*** RECORDED DATA ***

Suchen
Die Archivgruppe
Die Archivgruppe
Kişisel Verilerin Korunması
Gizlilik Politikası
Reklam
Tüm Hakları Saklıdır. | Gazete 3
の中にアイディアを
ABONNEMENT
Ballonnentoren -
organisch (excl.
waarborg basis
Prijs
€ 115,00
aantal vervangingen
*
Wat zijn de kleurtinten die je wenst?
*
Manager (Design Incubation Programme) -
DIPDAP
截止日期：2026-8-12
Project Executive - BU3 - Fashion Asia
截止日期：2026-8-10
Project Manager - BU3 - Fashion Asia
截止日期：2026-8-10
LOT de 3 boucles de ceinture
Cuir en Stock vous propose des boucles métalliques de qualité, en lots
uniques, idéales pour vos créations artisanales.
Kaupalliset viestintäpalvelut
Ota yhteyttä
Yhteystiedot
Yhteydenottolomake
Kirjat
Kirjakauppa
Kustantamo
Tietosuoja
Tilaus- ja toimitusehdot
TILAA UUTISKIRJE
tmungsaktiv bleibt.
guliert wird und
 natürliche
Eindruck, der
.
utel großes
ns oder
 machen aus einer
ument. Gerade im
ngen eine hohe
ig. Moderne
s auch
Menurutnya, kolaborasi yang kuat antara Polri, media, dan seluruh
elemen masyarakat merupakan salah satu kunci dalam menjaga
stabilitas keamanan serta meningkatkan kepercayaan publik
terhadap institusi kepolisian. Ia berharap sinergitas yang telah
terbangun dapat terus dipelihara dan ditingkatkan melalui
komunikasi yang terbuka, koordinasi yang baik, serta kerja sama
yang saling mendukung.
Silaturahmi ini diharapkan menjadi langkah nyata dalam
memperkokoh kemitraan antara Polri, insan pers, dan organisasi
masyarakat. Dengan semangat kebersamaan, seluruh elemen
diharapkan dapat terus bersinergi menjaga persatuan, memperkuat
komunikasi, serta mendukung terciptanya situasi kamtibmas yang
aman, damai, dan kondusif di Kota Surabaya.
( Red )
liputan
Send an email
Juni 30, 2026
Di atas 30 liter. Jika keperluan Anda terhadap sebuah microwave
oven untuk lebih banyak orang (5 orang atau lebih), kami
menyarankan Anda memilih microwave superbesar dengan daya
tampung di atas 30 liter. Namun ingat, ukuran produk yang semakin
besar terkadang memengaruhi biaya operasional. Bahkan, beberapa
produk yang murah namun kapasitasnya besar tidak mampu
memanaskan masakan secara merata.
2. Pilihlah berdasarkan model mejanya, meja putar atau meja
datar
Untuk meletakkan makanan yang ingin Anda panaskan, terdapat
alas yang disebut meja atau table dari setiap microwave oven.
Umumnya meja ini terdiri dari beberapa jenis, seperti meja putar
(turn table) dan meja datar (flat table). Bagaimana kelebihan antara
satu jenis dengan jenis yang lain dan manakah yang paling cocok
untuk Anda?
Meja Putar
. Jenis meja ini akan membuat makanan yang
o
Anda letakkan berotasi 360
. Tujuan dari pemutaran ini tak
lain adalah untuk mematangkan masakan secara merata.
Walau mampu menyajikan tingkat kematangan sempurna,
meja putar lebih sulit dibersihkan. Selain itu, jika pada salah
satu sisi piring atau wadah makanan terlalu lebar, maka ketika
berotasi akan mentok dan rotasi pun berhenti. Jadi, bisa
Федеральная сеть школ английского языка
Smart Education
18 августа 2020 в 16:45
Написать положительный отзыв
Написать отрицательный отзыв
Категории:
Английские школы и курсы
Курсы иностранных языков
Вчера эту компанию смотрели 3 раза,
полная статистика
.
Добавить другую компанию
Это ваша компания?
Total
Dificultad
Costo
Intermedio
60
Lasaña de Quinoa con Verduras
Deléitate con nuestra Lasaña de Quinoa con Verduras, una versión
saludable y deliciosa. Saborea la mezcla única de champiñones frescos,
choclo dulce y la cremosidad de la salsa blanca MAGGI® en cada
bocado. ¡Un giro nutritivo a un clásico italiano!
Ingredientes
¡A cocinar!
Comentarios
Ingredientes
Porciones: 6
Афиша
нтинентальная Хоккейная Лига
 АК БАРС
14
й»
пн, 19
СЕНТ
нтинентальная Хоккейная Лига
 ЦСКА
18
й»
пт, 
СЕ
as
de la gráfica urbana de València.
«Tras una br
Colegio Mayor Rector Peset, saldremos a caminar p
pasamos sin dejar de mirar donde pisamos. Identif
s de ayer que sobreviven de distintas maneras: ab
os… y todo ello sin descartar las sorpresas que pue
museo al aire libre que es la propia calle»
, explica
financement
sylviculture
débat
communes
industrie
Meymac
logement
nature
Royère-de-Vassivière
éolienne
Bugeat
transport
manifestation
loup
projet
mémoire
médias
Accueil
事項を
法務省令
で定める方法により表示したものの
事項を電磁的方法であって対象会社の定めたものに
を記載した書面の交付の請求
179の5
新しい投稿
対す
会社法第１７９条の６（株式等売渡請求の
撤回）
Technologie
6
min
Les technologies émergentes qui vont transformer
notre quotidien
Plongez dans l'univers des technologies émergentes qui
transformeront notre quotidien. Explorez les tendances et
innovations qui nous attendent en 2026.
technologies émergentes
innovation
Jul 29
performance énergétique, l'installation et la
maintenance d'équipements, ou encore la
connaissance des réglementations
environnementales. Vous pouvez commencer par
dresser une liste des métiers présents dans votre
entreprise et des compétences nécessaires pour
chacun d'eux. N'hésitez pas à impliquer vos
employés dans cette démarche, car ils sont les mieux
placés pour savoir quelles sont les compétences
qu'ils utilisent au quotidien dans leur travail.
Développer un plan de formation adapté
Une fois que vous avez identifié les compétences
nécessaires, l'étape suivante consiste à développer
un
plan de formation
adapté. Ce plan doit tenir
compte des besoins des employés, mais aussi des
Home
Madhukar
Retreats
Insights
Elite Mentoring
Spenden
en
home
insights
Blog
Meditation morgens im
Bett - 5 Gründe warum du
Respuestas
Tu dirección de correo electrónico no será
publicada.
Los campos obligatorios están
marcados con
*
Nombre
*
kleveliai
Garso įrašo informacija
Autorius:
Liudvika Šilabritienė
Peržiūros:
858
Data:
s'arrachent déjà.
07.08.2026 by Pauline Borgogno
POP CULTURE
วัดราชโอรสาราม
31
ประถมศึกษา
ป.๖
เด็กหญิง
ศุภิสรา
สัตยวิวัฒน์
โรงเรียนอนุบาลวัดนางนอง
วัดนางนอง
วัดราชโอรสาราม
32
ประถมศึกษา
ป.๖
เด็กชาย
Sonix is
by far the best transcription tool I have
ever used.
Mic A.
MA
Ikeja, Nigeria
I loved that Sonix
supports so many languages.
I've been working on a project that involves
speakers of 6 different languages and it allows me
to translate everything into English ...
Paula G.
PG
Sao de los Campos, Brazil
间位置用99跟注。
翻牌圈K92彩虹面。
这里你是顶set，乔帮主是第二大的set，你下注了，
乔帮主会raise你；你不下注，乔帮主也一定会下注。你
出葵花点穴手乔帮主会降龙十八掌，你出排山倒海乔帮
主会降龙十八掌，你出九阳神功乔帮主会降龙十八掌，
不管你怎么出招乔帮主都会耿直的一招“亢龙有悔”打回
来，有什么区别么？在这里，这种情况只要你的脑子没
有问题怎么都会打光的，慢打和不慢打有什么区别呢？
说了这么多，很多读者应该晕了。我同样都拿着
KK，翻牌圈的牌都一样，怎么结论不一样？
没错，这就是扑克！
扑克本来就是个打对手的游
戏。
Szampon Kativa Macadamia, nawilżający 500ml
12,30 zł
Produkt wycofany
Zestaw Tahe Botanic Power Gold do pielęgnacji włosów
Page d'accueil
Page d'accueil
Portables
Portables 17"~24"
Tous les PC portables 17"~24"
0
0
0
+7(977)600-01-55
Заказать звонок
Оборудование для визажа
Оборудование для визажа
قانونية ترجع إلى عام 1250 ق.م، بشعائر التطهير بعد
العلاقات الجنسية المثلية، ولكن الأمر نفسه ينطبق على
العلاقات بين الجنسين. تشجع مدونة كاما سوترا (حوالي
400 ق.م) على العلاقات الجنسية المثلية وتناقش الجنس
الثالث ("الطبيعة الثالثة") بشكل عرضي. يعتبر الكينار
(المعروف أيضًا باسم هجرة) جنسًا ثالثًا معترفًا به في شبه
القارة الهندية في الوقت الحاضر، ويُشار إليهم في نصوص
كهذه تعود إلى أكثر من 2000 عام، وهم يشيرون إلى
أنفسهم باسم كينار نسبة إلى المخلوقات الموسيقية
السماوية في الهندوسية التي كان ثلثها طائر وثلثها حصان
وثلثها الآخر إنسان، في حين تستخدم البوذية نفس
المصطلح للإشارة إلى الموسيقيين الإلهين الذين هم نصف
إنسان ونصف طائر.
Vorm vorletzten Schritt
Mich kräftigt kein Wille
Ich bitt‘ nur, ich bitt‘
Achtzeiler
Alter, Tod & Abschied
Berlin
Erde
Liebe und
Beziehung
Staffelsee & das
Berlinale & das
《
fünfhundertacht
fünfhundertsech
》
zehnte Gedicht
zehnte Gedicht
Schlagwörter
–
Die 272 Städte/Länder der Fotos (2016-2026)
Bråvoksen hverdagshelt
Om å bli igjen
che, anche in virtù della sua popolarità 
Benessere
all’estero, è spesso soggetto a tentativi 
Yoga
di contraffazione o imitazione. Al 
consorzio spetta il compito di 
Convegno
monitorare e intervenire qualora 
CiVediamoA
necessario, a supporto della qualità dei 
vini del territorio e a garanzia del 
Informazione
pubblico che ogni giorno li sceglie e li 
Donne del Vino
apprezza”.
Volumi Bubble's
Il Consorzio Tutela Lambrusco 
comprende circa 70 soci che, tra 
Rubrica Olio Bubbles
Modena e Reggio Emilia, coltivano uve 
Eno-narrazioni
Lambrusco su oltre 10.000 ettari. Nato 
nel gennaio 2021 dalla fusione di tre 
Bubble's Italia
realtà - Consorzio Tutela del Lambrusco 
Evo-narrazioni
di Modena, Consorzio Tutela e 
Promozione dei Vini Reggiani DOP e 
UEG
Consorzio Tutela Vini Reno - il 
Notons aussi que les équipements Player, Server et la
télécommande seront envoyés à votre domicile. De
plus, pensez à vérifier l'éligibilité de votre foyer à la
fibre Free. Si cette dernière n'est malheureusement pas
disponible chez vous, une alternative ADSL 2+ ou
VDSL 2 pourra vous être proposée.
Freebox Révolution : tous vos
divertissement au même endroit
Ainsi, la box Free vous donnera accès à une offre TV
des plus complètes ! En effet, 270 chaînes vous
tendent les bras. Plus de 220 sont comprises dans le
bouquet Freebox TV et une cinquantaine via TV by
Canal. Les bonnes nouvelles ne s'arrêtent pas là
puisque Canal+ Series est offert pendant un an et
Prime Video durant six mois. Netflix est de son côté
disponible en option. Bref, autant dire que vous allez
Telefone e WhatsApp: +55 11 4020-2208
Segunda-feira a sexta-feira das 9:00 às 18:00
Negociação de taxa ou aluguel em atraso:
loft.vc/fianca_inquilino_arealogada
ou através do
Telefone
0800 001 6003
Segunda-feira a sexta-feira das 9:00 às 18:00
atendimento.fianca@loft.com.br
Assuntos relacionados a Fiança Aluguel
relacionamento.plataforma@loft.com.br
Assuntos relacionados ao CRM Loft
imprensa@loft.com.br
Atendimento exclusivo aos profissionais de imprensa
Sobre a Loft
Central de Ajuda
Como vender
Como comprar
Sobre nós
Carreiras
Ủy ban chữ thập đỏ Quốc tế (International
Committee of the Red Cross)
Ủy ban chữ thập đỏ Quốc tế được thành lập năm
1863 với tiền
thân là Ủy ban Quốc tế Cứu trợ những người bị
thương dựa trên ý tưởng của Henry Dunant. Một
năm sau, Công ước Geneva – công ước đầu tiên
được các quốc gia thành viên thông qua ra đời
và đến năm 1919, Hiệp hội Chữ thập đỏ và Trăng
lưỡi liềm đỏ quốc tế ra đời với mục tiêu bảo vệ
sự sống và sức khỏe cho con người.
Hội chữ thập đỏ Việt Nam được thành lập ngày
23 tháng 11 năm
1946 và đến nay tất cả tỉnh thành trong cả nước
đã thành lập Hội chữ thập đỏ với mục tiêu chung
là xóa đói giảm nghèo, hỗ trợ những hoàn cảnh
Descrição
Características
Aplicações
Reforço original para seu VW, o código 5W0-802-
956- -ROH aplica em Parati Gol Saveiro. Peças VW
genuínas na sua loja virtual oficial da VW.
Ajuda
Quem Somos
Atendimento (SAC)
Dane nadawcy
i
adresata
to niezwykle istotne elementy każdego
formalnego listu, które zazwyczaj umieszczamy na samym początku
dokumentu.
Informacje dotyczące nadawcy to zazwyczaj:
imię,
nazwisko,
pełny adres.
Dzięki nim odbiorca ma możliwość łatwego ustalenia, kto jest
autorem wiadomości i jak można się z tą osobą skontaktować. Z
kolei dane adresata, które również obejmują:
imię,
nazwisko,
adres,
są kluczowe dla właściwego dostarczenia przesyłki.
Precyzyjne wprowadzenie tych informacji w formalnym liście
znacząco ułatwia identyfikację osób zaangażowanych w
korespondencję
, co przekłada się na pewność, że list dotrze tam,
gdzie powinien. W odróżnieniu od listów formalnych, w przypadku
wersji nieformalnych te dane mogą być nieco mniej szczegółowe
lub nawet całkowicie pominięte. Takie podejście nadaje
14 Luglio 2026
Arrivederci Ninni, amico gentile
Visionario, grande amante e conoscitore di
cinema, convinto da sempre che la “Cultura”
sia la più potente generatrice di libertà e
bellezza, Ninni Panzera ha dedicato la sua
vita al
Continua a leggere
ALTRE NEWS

***

Keep only the lines of the listing that contain the word "người", and copy them.

thân là Ủy ban Quốc tế Cứu trợ những người bị
sự sống và sức khỏe cho con người.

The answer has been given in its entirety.